Vendredi 20 février 09Poids : 58
Matin : rien
Midi : pâtes [371]
Goûté : trop... [861]
Dîner : une tranche de pain à la tomate [???]
J'aimerais bien pouvoir appuyer, rien qu'un instant, sur stop. Avoir, enfin, un minuscule instant de paix, de repos et de calme. Ne plus ressentir cette peur qui m'empêche de faire quoique ce soit. Ou alors, j'aimerais faire taire tous ces bruits. Ces voitures qui passent, trop vite, là-dehors. Les gens qui crient, parlent, rient. Les touches du clavier qui s'enfoncent. Le silence. Le silence. Ces bruits m'oppressent, semblent m'attaquer, m'agresser. Ne reste, peut-être, que la musique. George Harrison. Et John Lennon. Si je suis encore là aujourd'hui, c'est grâce à eux. Je dois ma vie à des gens que je ne rencontrerai jamais - et qui, d'ailleurs, sont morts.

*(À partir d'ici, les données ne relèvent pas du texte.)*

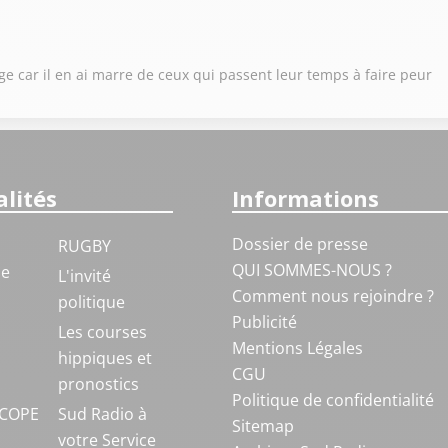
ge car il en ai marre de ceux qui passent leur temps à faire peur
lités
Informations
Dossier de presse
RUGBY
QUI SOMMES-NOUS ?
ue
L'invité
Comment nous rejoindre ?
politique
Publicité
S
Les courses
Mentions Légales
hippiques et
CGU
pronostics
Politique de confidentialité
COPE
Sud Radio à
Sitemap
votre Service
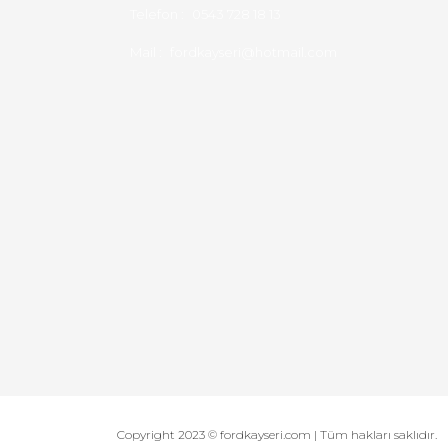
Telefon :
0543 728 18 13
Mail :
fordkayseri@hotmail.com
Copyright 2023 © fordkayseri.com | Tüm hakları saklıdır.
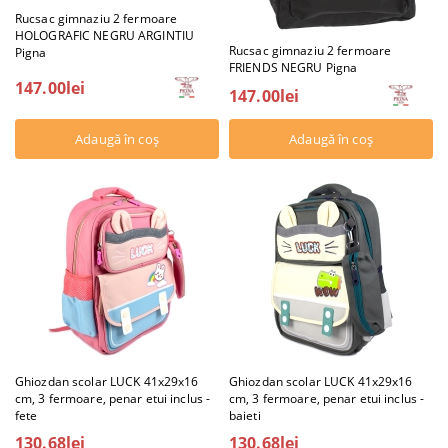
Rucsac gimnaziu 2 fermoare
HOLOGRAFIC NEGRU ARGINTIU
Rucsac gimnaziu 2 fermoare
Pigna
FRIENDS NEGRU Pigna
147.00lei
147.00lei
Ghiozdan scolar LUCK 41x29x16
Ghiozdan scolar LUCK 41x29x16
cm, 3 fermoare, penar etui inclus -
cm, 3 fermoare, penar etui inclus -
fete
baieti
130.68lei
130.68lei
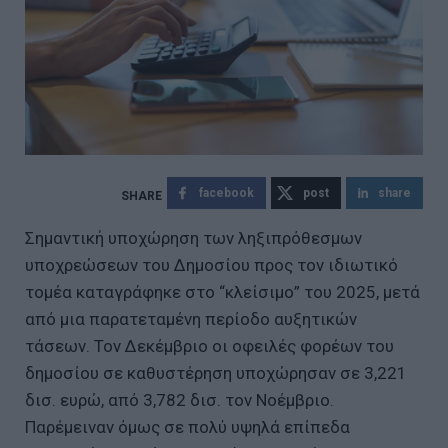
facebook
post
share
Σημαντική υποχώρηση των ληξιπρόθεσμων
υποχρεώσεων του Δημοσίου προς τον ιδιωτικό
τομέα καταγράφηκε στο “κλείσιμο” του 2025, μετά
από μια παρατεταμένη περίοδο αυξητικών
τάσεων. Τον Δεκέμβριο οι οφειλές φορέων του
δημοσίου σε καθυστέρηση υποχώρησαν σε 3,221
δισ. ευρώ, από 3,782 δισ. τον Νοέμβριο.
Παρέμειναν όμως σε πολύ υψηλά επίπεδα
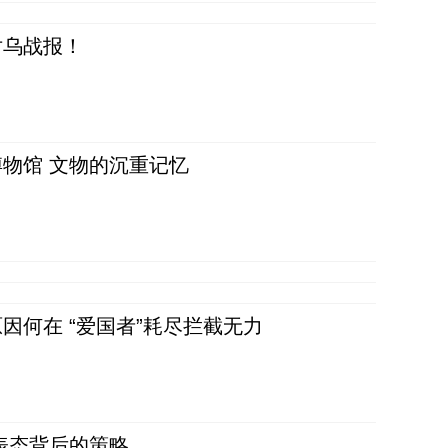
对乌战报！
物馆 文物的沉重记忆
因何在 “爱国者”耗尽拦截无力
表态背后的策略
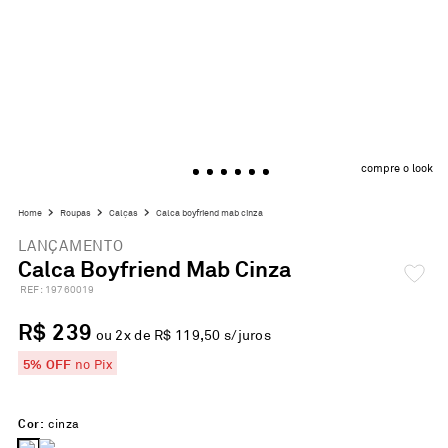
compre o look
roupas
calças
calca boyfriend mab cinza
LANÇAMENTO
Calca Boyfriend Mab Cinza
:
19760019
R$ 239
ou
2
x de
R$ 119,50
s/juros
5% OFF
no Pix
Cor:
cinza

Des fantômes, des illusions, des chansons.
Et puis, pourquoi est-ce que je me tue à essayer de ne pas détester mon corps, alors que je n'ai même pas conscience que c'est le mien ? Je touche la tapisserie. Oui. Je sens bel et bien, sous mes doigts, ce toucher rugueux. Mais il ne m'atteint pas. J'ai trop souvent inventé, je me suis trop souvent évadée ailleurs, pour savoir où est la réalité. Qu'importe. Je mourrais de toute façon, que ce soit demain ou dans dix ans, ça n'a pas d'importance. Je suis égoïste, je le sais bien. Mais tout est si iréel...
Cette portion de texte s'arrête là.